T. S. Eliot se refirió a Coriolano como “el éxito artístico más seguro de Shakespeare”, contrastándolo con el “fracaso artístico” de Hamlet. Lo que Eliot quería decir es que la primera evidencia el control absoluto del autor sobre el material de su obra, lo que resulta en un perfecto diseño artístico, y la segunda su desconcierto frente a materiales y emociones que lo superan. Este orden clásico de Coriolano resulta evidente hasta en un breve resumen. El protagonista, Cayo Marcio, es una máquina de guerra, un Terminator de los comienzos de la república romana, cuyo heroísmo guerrero sólo es conmensurable con su desprecio por la plebe, recientemente beneficiada –tras una serie de revueltas– con inéditos derechos políticos que incluyen el nombramiento de sus defensores, los tribunos. Tras destacarse en la toma de la ciudad volsca de Corioles, que debe capturar él solo cuando sus soldados (plebeyos, qué duda cabe) retroceden aterrados, Cayo Marcio se agrega el apodo de Coriolano y vuelve a Roma para recibir la recompensa que todo militar triunfante merece: un cargo político. Pero Coriolano tiene un adversario mucho más formidable que la nación volsca o la plebe romana: su propia madre, Volumnia, “la mujer más desagradable en todo Shakespeare, sin exceptuar a [las hijas de Lear] Regan y Goneril”, al decir de Harold Bloom.

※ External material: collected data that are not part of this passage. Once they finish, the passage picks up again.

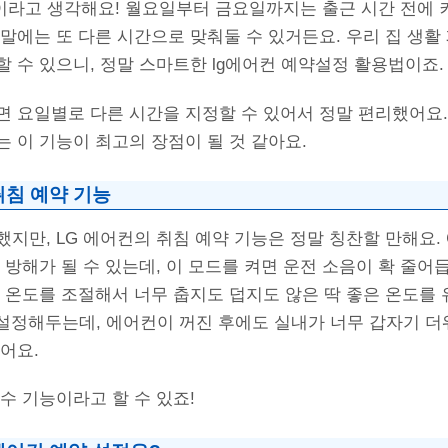
능이라고 생각해요! 월요일부터 금요일까지는 출근 시간 전에
말에는 또 다른 시간으로 맞춰둘 수 있거든요. 우리 집 생활
 수 있으니, 정말 스마트한 lg에어컨 예약설정 활용법이죠.
면 요일별로 다른 시간을 지정할 수 있어서 정말 편리했어요.
 이 기능이 최고의 장점이 될 것 같아요.
취침 예약 기능
지만, LG 에어컨의 취침 예약 기능은 정말 칭찬할 만해요.
 방해가 될 수 있는데, 이 모드를 켜면 운전 소음이 확 줄어
 온도를 조절해서 너무 춥지도 덥지도 않은 딱 좋은 온도를 
 설정해두는데, 에어컨이 꺼진 후에도 실내가 너무 갑자기 
어요.
수 기능이라고 할 수 있죠!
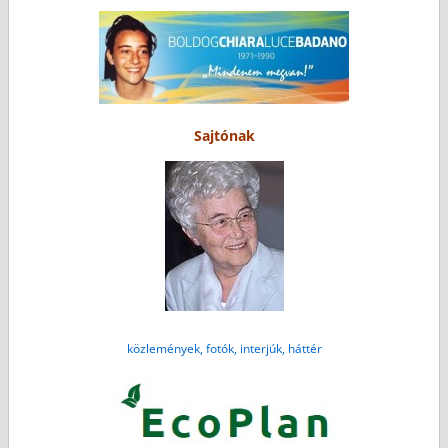
Sajtónak
közlemények, fotók, interjúk, háttér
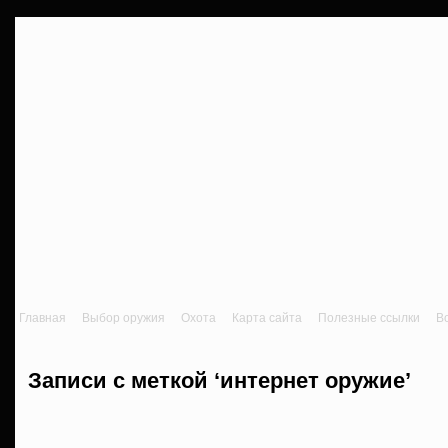
Главная
Выбор оружия
Охота
Карта сайта
Полезные ссылки
В
Записи с меткой ‘интернет оружие’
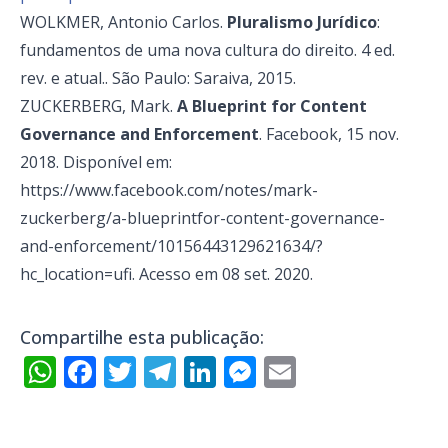
WOLKMER, Antonio Carlos.
Pluralismo Jurídico
:
fundamentos de uma nova cultura do direito. 4 ed.
rev. e atual.. São Paulo: Saraiva, 2015.
ZUCKERBERG, Mark.
A Blueprint for Content
Governance and Enforcement
. Facebook, 15 nov.
2018. Disponível em:
https://www.facebook.com/notes/mark-
zuckerberg/a-blueprintfor-content-governance-
and-enforcement/10156443129621634/?
hc_location=ufi. Acesso em 08 set. 2020.
Compartilhe esta publicação:
WhatsApp
Facebook
Twitter
Telegram
LinkedIn
Messenger
Email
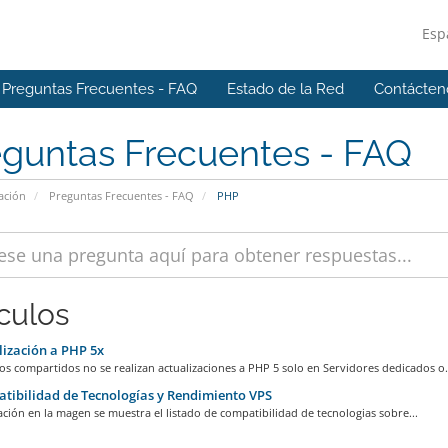
Esp
Preguntas Frecuentes - FAQ
Estado de la Red
Contácten
eguntas Frecuentes - FAQ
ación
Preguntas Frecuentes - FAQ
PHP
ículos
ización a PHP 5x
s compartidos no se realizan actualizaciones a PHP 5 solo en Servidores dedicados o.
ibilidad de Tecnologías y Rendimiento VPS
ción en la magen se muestra el listado de compatibilidad de tecnologias sobre...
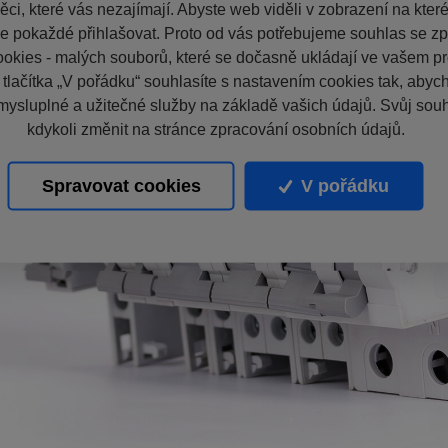
ci, které vás nezajímají. Abyste web viděli v zobrazení na které 
e pokaždé přihlašovat. Proto od vás potřebujeme souhlas se z
okies - malých souborů, které se dočasně ukládají ve vašem pro
 tlačítka „V pořádku“ souhlasíte s nastavením cookies tak, aby
mysluplné a užitečné služby na základě vašich údajů. Svůj sou
kdykoli změnit na stránce zpracování osobních údajů.
Spravovat cookies
V pořádku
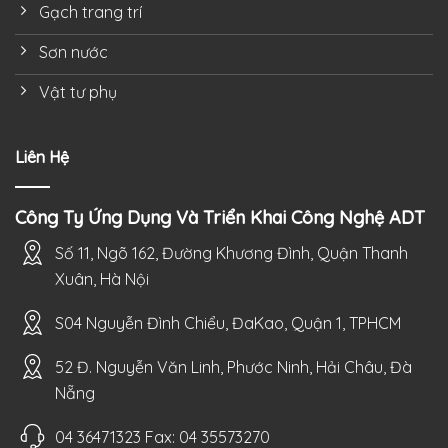
Gạch trang trí
Sơn nước
Vật tư phụ
Liên Hệ
Công Ty Ứng Dụng Và Triển Khai Công Nghệ ADT
Số 11, Ngõ 162, Đường Khương Đình, Quận Thanh
Xuân, Hà Nội
S04 Nguyễn Đình Chiểu, ĐaKao, Quận 1, TPHCM
52 Đ. Nguyễn Văn Linh, Phước Ninh, Hải Châu, Đà
Nẵng
04 36471323 Fax: 04 35573270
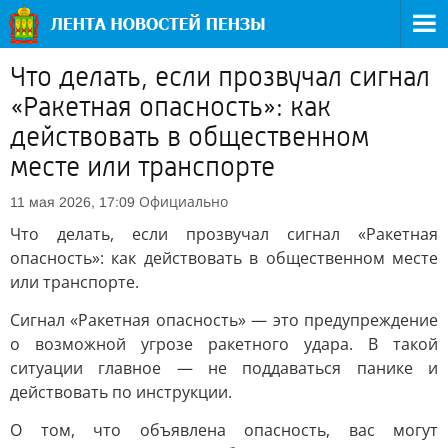
Что делать, если прозвучал сигнал
«Ракетная опасность»: как
действовать в общественном
месте или транспорте
Официально
11 мая 2026, 17:09
Что делать, если прозвучал сигнал «Ракетная
опасность»: как действовать в общественном месте
или транспорте.
Сигнал «Ракетная опасность» — это предупреждение
о возможной угрозе ракетного удара. В такой
ситуации главное — не поддаваться панике и
действовать по инструкции.
О том, что объявлена опасность, вас могут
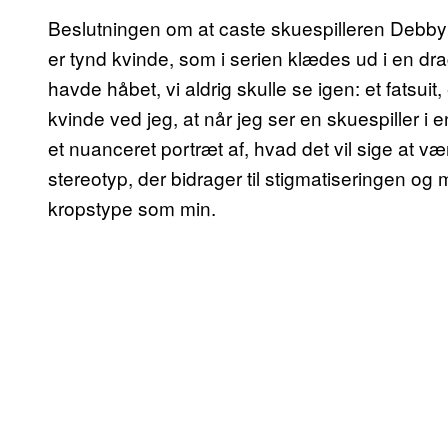
Beslutningen om at caste skuespilleren Debby
er tynd kvinde, som i serien klædes ud i en 
havde håbet, vi aldrig skulle se igen: et fatsui
kvinde ved jeg, at når jeg ser en skuespiller i e
et nuanceret portræt af, hvad det vil sige at 
stereotyp, der bidrager til stigmatiseringen o
kropstype som min.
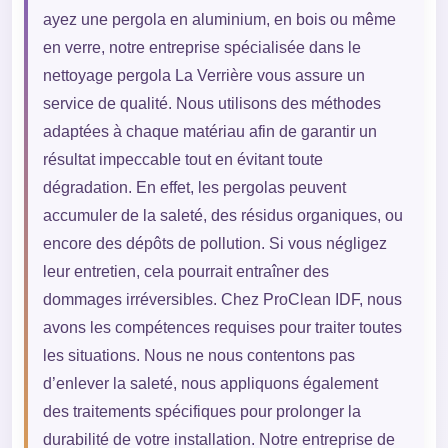
ayez une pergola en aluminium, en bois ou même
en verre, notre entreprise spécialisée dans le
nettoyage pergola La Verrière vous assure un
service de qualité. Nous utilisons des méthodes
adaptées à chaque matériau afin de garantir un
résultat impeccable tout en évitant toute
dégradation. En effet, les pergolas peuvent
accumuler de la saleté, des résidus organiques, ou
encore des dépôts de pollution. Si vous négligez
leur entretien, cela pourrait entraîner des
dommages irréversibles. Chez ProClean IDF, nous
avons les compétences requises pour traiter toutes
les situations. Nous ne nous contentons pas
d’enlever la saleté, nous appliquons également
des traitements spécifiques pour prolonger la
durabilité de votre installation. Notre entreprise de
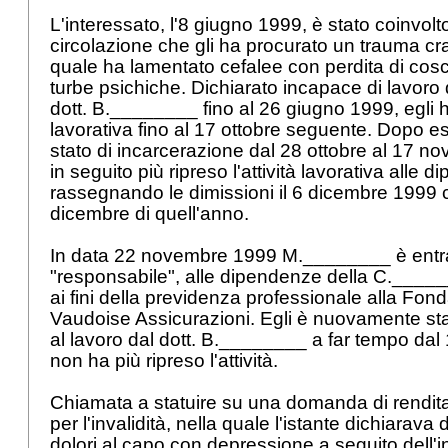
L'interessato, l'8 giugno 1999, è stato coinvolt
circolazione che gli ha procurato un trauma cr
quale ha lamentato cefalee con perdita di cosci
turbe psichiche. Dichiarato incapace di lavoro
dott. B.________ fino al 26 giugno 1999, egli ha 
lavorativa fino al 17 ottobre seguente. Dopo es
stato di incarcerazione dal 28 ottobre al 17 
in seguito più ripreso l'attività lavorativa alle
rassegnando le dimissioni il 6 dicembre 1999 c
dicembre di quell'anno.
In data 22 novembre 1999 M.________ è entrato
"responsabile", alle dipendenze della C._______
ai fini della previdenza professionale alla Fon
Vaudoise Assicurazioni. Egli è nuovamente stat
al lavoro dal dott. B.________ a far tempo da
non ha più ripreso l'attività.
Chiamata a statuire su una domanda di rendita
per l'invalidità, nella quale l'istante dichiarava 
dolori al capo con depressione a seguito dell'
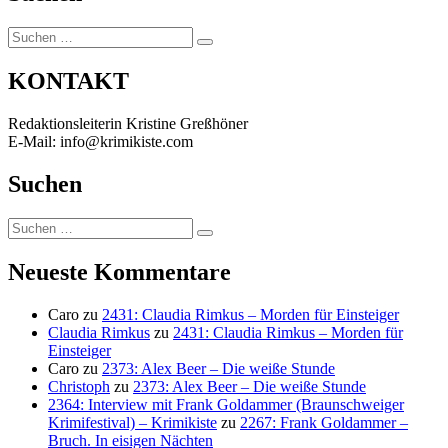
Suchen
Suchen
nach:
KONTAKT
Redaktionsleiterin Kristine Greßhöner
E-Mail: info@krimikiste.com
Suchen
Suchen
Suchen
nach:
Neueste Kommentare
Caro
zu
2431: Claudia Rimkus – Morden für Einsteiger
Claudia Rimkus
zu
2431: Claudia Rimkus – Morden für
Einsteiger
Caro
zu
2373: Alex Beer – Die weiße Stunde
Christoph
zu
2373: Alex Beer – Die weiße Stunde
2364: Interview mit Frank Goldammer (Braunschweiger
Krimifestival) – Krimikiste
zu
2267: Frank Goldammer –
Bruch. In eisigen Nächten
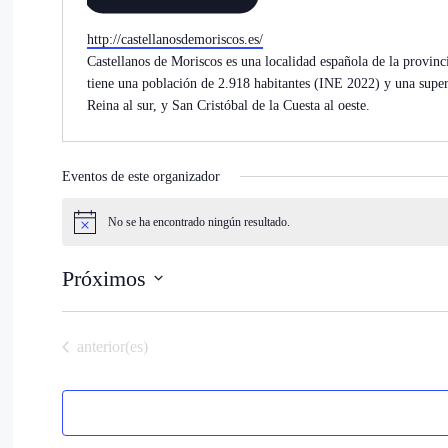
Website
http://castellanosdemoriscos.es/
Castellanos de Moriscos es una localidad española de la provin
tiene una población de 2.918 habitantes (INE 2022) y una superf
Reina al sur, y San Cristóbal de la Cuesta al oeste.
Eventos de este organizador
No se ha encontrado ningún resultado.
Aviso
Próximos
Selecciona
la
fecha.
Eventos
anterior(es)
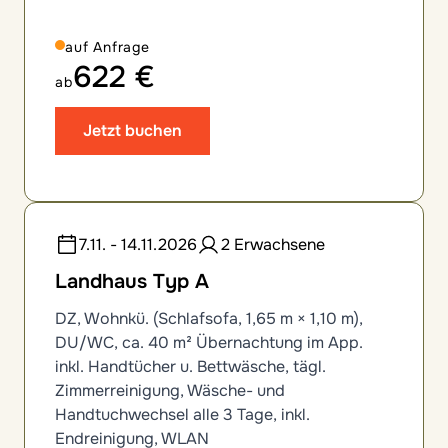
auf Anfrage
622 €
ab
Jetzt buchen
7.11. - 14.11.2026
2 Erwachsene
Landhaus Typ A
DZ, Wohnkü. (Schlafsofa, 1,65 m × 1,10 m),
DU/WC, ca. 40 m² Übernachtung im App.
inkl. Handtücher u. Bettwäsche, tägl.
Zimmerreinigung, Wäsche- und
Handtuchwechsel alle 3 Tage, inkl.
Endreinigung, WLAN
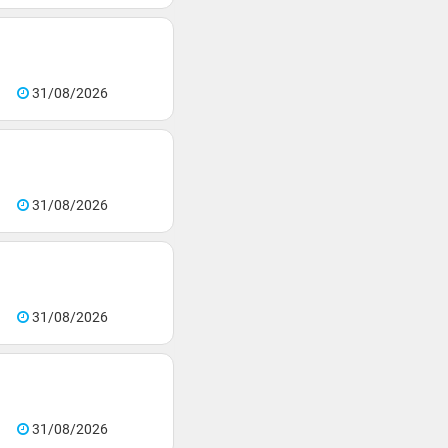
31/08/2026
31/08/2026
31/08/2026
31/08/2026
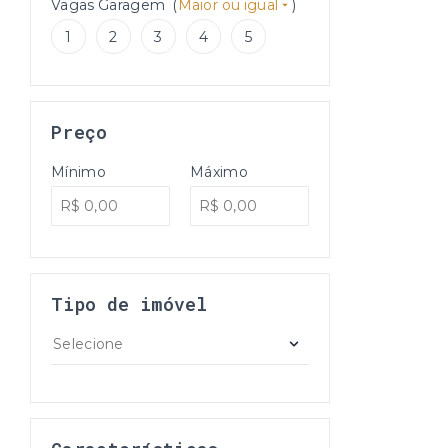
Vagas Garagem
(
Maior ou igual
)
1
2
3
4
5
Preço
Mínimo
Máximo
Tipo de imóvel
Selecione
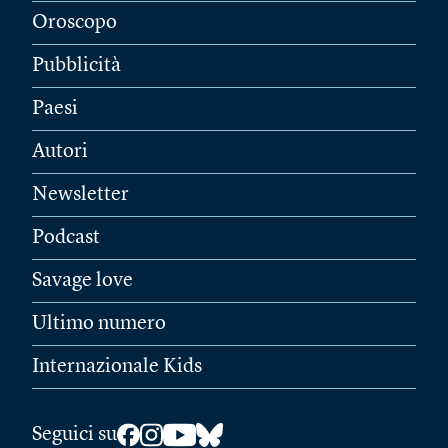
Oroscopo
Pubblicità
Paesi
Autori
Newsletter
Podcast
Savage love
Ultimo numero
Internazionale Kids
Seguici su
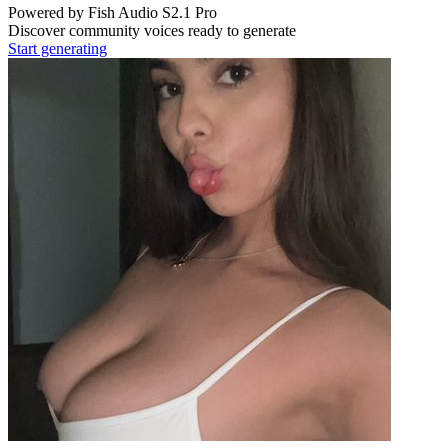
Powered by Fish Audio S2.1 Pro
Discover community voices ready to generate
Start generating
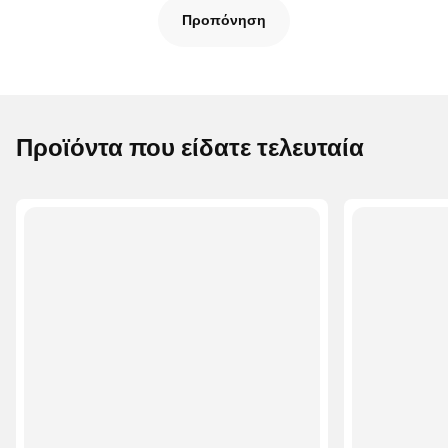
Προπόνηση
Προϊόντα που είδατε τελευταία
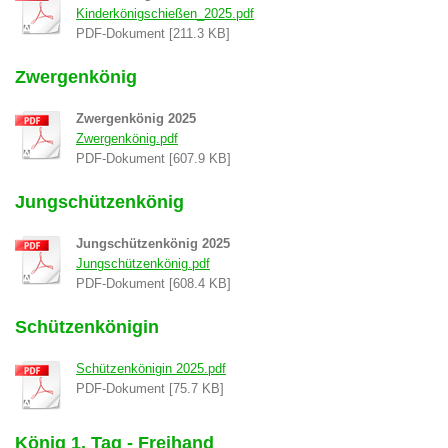
Kinderkönigschießen_2025.pdf
PDF-Dokument [211.3 KB]
Zwergenkönig
Zwergenkönig 2025
Zwergenkönig.pdf
PDF-Dokument [607.9 KB]
Jungschützenkönig
Jungschützenkönig 2025
Jungschützenkönig.pdf
PDF-Dokument [608.4 KB]
Schützenkönigin
Schützenkönigin 2025.pdf
PDF-Dokument [75.7 KB]
König 1. Tag - Freihand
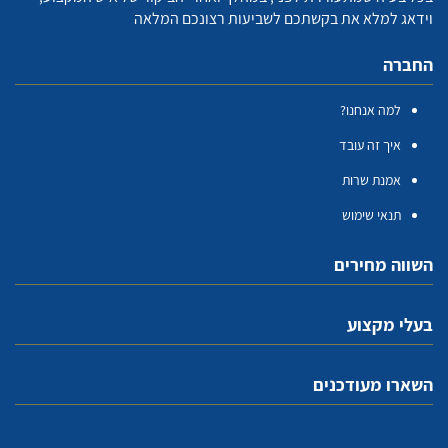
וידאג למלא את בקשתכם לשביעות רצונכם המלאה
החברה
למה אנחנו?
איך זה עובד
אמנת שרות
תנאי שימוש
השווה מחירים
בעלי מקצוע
השארו מעודכנים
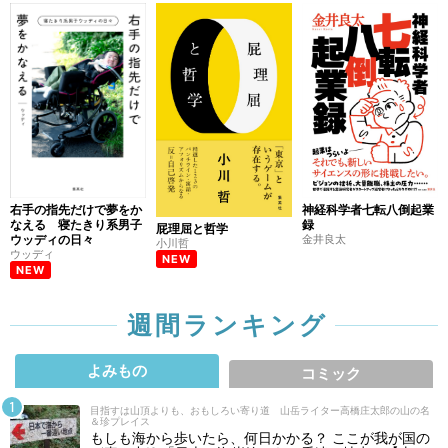
右手の指先だけで夢をか
神経科学者七転八倒起業
なえる 寝たきり系男子
録
屁理屈と哲学
ウッディの日々
金井良太
小川哲
ウッディ
NEW
NEW
週間ランキング
よみもの
コミック
目指すは山頂よりも、おもしろい寄り道 山岳ライター高橋庄太郎の山の名
＆珍プレイス
もしも海から歩いたら、何日かかる？ ここが我が国の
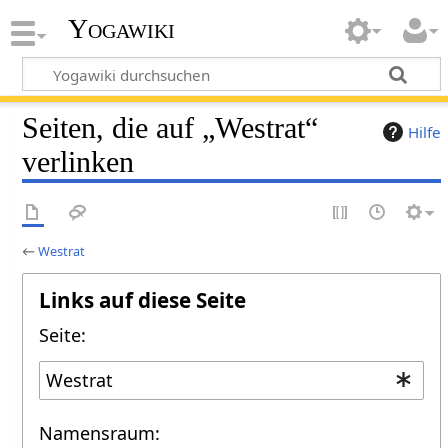
Yogawiki
Seiten, die auf „Westrat“
Hilfe
verlinken
←
Westrat
Links auf diese Seite
Seite:
Namensraum:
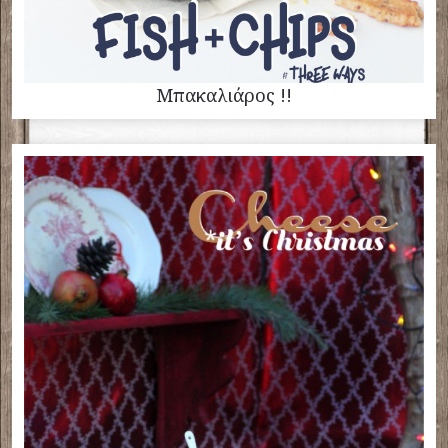
Μπακαλιάρος !!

Volumnia es la matrona romana de nuestras peores pesadillas, cuya segunda frase (“Si mi hijo fuera mi marido me alegraría mucho más una ausencia que le diera honor que los deleites de la cama con su más ardiente amor”) pondría a prueba el aguante del más analizado de los varones y que, al regreso del nene de cada guerra, cuenta sus nuevas heridas con pasión de coleccionista (“En la derrota de Tarquino se llevó siete heridas en el cuerpo… antes de esta expedición ya llevaba veinticinco”, enuncia relamiéndose). Son las mismas heridas que Volumnia lo insta a exhibir ante los ciudadanos para solicitar su voto para cónsul, como fija la costumbre. Decidida a convertir en político al niño que alguna vez convirtió en soldado (“Anda, hijo, preséntate a ellos con el sombrero en la mano… dales gusto, con la rodilla besando las piedras… humillando tu pecho orgulloso, más blando que una mora madura que se deshace al tocarla”), Volumnia lo manda al frente, pero a pesar de su inicial determinación, Coriolano es incapaz de ocultar su infinito desprecio por el aluvión zoológico, se burla de ellos (“Aquí vienen más votos… Por vuestros votos velé; por vuestros votos sufrí crueles heridas sin fin… Por vuestros votos se explican mis proezas, ¡Vuestros votos! Quiero ser cónsul”) y luego los insulta, a tal punto que en lugar de ser nombrado cónsul termina condenado a muerte, sentencia conmutada por la del destierro tras la amenaza de nuevo round en la contienda entre patricios y plebeyos.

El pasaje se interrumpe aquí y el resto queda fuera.